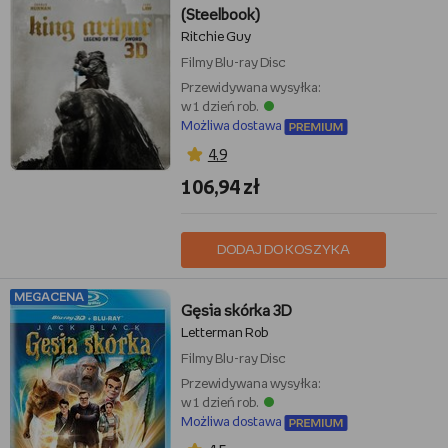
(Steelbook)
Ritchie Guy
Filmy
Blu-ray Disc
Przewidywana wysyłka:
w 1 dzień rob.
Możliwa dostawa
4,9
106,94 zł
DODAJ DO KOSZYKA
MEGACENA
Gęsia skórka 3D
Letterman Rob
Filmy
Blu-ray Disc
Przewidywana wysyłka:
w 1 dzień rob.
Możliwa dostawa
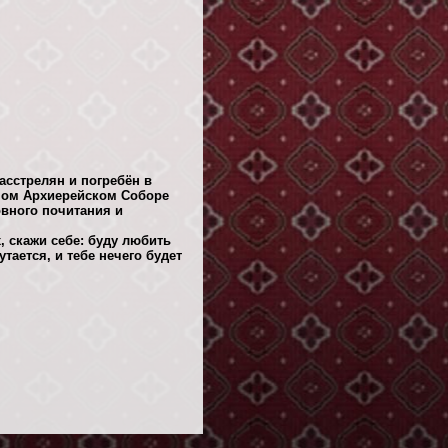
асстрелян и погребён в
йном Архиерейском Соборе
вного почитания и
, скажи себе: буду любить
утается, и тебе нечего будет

----------------

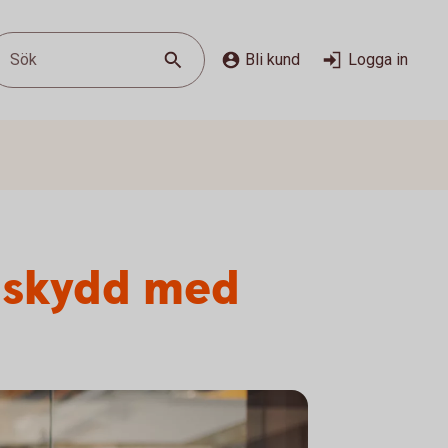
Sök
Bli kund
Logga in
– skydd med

----------------

**About this exercise:**
In the listing above, find the line containing "(Steelbook)" and the line containing "утается, и тебе нечего будет", then output those two lines and everything between them exactly as written, without the images.

**Written answer:**
(Steelbook)
Ritchie Guy
Filmy
Blu-ray Disc
Przewidywana wysyłka:
w 1 dzień rob.
Możliwa dostawa
4,9
106,94 zł
DODAJ DO KOSZYKA
MEGACENA
Gęsia skórka 3D
Letterman Rob
Filmy
Blu-ray Disc
Przewidywana wysyłka:
w 1 dzień rob.
Możliwa dostawa
асстрелян и погребён в
йном Архиерейском Соборе
вного почитания и
, скажи себе: буду любить
утается, и тебе нечего будет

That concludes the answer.